Work order
Go through the entries below and copy every line that holds the word "vintrica".
** Provided entries follows **
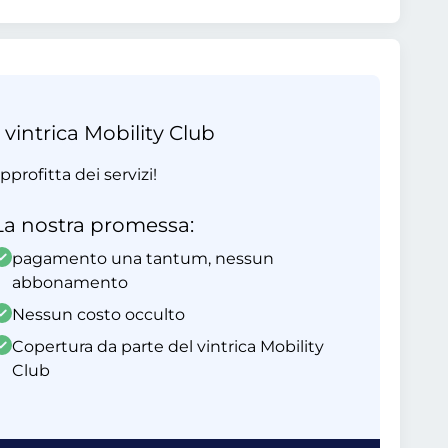
 vintrica Mobility Club
profitta dei servizi!
La nostra promessa:
pagamento una tantum, nessun
abbonamento
Nessun costo occulto
Copertura da parte del vintrica Mobility
Club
** End of Provided entries **
Response to this task
 vintrica Mobility Club
Copertura da parte del vintrica Mobility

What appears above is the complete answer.